The pools were very crowded but we found little niches within them to enjoy the warmth the thermal baths offered. We thought it was too chilly to partake in the outdoor bath but as we were leaving Gaetano and I decided to brace it and we took the plunge. It was actually quite lovely with the warmth of the bath and the coolness of the air.

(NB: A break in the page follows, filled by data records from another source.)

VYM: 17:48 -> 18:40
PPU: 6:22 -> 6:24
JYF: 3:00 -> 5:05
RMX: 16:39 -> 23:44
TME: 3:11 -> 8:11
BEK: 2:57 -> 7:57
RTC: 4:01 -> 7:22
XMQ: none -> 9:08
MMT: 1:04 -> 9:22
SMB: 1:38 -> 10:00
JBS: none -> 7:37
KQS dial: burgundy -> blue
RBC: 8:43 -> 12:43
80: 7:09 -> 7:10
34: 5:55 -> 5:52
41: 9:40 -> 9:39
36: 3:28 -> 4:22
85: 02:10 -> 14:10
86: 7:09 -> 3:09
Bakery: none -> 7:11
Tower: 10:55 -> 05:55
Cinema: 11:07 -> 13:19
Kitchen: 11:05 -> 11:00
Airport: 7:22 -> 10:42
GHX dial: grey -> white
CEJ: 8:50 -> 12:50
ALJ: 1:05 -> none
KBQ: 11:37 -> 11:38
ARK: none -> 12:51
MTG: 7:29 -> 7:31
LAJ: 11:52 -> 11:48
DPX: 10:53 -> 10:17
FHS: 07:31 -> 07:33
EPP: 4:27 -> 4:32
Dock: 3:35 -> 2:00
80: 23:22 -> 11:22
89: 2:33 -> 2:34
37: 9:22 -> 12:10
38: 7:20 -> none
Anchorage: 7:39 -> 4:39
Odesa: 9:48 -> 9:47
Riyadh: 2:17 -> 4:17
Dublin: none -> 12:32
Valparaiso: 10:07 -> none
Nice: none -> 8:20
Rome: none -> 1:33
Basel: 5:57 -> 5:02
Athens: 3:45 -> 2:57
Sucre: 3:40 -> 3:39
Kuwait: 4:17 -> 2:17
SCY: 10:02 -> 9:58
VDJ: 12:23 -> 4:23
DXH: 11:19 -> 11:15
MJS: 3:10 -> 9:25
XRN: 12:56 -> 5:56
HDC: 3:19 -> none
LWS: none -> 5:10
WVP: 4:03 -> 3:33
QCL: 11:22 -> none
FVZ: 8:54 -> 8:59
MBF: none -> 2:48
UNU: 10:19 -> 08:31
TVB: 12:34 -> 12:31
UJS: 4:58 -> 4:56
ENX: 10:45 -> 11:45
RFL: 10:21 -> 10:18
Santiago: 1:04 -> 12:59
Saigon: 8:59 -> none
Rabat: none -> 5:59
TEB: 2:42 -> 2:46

The Shoes Memorial on the Danube River

One of the more poignant moments on our trip was seeing The Shoes on the Danube, a memorial to the Budapest Jews who were shot by Arrow Cross militiamen between 1944 and 1945. The victims were lined up and shot into the Danube River. They had to take their shoes off, since shoes were valuable belongings at the time. It contains 60 pairs of iron shoes, forming a row along the Danube. Each pair of shoes was modeled after an original 1940’s pair.

13 Nov 2016

Farewell Danube River

Well our trip was wonderful but we are ready to board our plane for our return to home. Hope you all enjoyed traveling with us. Bye Danube river. You are a beautiful river and we are so glad we had the opportunity to sail your waters and see your magnificent shores. But now we are ready to waltz home with the memories of our trip in our hearts.